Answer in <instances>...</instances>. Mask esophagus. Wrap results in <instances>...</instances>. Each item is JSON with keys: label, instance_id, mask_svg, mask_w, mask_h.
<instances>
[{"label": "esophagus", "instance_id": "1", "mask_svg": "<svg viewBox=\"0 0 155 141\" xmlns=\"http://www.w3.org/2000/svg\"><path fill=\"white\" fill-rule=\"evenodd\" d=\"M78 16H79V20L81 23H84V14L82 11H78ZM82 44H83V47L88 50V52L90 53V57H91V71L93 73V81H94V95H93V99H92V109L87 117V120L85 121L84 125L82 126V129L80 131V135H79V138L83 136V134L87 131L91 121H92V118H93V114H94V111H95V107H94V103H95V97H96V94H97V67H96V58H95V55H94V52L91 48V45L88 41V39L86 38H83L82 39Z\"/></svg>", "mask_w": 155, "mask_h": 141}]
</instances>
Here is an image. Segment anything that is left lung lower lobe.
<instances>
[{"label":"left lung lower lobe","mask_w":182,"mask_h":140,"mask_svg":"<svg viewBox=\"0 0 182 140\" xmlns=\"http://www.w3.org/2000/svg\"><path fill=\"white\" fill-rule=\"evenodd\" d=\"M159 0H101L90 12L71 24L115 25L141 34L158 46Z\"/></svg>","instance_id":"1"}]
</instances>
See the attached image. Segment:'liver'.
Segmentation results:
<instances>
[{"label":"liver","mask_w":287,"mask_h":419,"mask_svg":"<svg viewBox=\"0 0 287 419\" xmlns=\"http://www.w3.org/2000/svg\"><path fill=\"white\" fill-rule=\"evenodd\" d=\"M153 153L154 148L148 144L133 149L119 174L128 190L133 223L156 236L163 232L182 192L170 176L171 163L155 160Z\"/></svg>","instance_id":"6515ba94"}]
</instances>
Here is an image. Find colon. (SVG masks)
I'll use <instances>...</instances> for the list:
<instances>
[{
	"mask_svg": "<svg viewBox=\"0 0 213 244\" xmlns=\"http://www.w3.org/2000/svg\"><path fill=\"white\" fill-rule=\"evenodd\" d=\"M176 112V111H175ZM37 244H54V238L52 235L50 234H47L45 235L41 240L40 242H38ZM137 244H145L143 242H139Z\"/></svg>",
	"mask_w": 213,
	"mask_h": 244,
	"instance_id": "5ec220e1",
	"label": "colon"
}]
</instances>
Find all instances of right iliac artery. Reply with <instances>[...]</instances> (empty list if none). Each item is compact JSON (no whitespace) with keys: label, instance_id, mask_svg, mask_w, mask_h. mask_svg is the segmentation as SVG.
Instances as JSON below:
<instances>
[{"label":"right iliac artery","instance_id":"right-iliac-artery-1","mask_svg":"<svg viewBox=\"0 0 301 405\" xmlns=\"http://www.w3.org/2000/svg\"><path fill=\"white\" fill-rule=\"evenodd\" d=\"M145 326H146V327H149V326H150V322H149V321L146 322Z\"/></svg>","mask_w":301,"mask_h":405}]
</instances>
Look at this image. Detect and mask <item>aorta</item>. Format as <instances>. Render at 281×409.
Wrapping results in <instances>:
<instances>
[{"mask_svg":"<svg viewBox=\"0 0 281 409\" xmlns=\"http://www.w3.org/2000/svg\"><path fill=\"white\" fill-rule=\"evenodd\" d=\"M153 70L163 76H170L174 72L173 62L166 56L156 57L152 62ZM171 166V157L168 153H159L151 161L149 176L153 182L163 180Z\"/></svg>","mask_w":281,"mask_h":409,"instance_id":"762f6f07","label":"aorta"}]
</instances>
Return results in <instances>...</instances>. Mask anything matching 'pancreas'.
══════
What you need to do: Write down all the entries again without a single difference.

Answer area:
Answer in <instances>...</instances>. Mask esophagus. Wrap results in <instances>...</instances>. Each item is JSON with keys: label, instance_id, mask_svg, mask_w, mask_h.
<instances>
[{"label": "esophagus", "instance_id": "1", "mask_svg": "<svg viewBox=\"0 0 155 141\" xmlns=\"http://www.w3.org/2000/svg\"><path fill=\"white\" fill-rule=\"evenodd\" d=\"M78 16H79V20L81 23H84V14L82 11H78ZM82 44H83V47L88 50V52L90 53V57H91V71L93 73V81H94V95H93V99H92V109L87 117V120L85 121L84 125L82 126V129L80 131V135H79V138L83 136V134L87 131L91 121H92V118H93V114H94V111H95V107H94V103H95V97H96V94H97V67H96V58H95V55H94V52L91 48V45L88 41V39L86 38H83L82 39Z\"/></svg>", "mask_w": 155, "mask_h": 141}]
</instances>
Here is an image. Segment anything that is left lung lower lobe.
<instances>
[{"label":"left lung lower lobe","mask_w":182,"mask_h":140,"mask_svg":"<svg viewBox=\"0 0 182 140\" xmlns=\"http://www.w3.org/2000/svg\"><path fill=\"white\" fill-rule=\"evenodd\" d=\"M159 0H101L90 12L71 24L115 25L141 34L158 46Z\"/></svg>","instance_id":"1"}]
</instances>
See the attached image. Segment:'liver'.
Segmentation results:
<instances>
[{"label":"liver","mask_w":287,"mask_h":419,"mask_svg":"<svg viewBox=\"0 0 287 419\" xmlns=\"http://www.w3.org/2000/svg\"><path fill=\"white\" fill-rule=\"evenodd\" d=\"M153 153L154 148L148 144L133 149L119 174L128 190L133 223L156 236L163 232L182 192L170 176L171 163L155 160Z\"/></svg>","instance_id":"6515ba94"}]
</instances>
Here is an image. Find colon. (SVG masks)
I'll use <instances>...</instances> for the list:
<instances>
[{
	"mask_svg": "<svg viewBox=\"0 0 213 244\" xmlns=\"http://www.w3.org/2000/svg\"><path fill=\"white\" fill-rule=\"evenodd\" d=\"M176 112V111H175ZM37 244H54V238L52 235L50 234H47L45 235L41 240L40 242H38ZM137 244H145L143 242H139Z\"/></svg>",
	"mask_w": 213,
	"mask_h": 244,
	"instance_id": "5ec220e1",
	"label": "colon"
}]
</instances>
Find all instances of right iliac artery. Reply with <instances>[...]</instances> (empty list if none). Each item is compact JSON (no whitespace) with keys: label, instance_id, mask_svg, mask_w, mask_h. mask_svg is the segmentation as SVG.
Instances as JSON below:
<instances>
[{"label":"right iliac artery","instance_id":"right-iliac-artery-1","mask_svg":"<svg viewBox=\"0 0 301 405\" xmlns=\"http://www.w3.org/2000/svg\"><path fill=\"white\" fill-rule=\"evenodd\" d=\"M145 326H146V327H149V326H150V322H149V321L146 322Z\"/></svg>","mask_w":301,"mask_h":405}]
</instances>
Look at this image. Detect and mask <item>aorta</item>. Format as <instances>. Render at 281×409.
Wrapping results in <instances>:
<instances>
[{"mask_svg":"<svg viewBox=\"0 0 281 409\" xmlns=\"http://www.w3.org/2000/svg\"><path fill=\"white\" fill-rule=\"evenodd\" d=\"M153 70L163 76H170L174 72L173 62L166 56L156 57L152 62ZM171 166V157L168 153H159L151 161L149 176L153 182L163 180Z\"/></svg>","mask_w":281,"mask_h":409,"instance_id":"762f6f07","label":"aorta"}]
</instances>
Return results in <instances>...</instances>. Mask anything matching 'pancreas'.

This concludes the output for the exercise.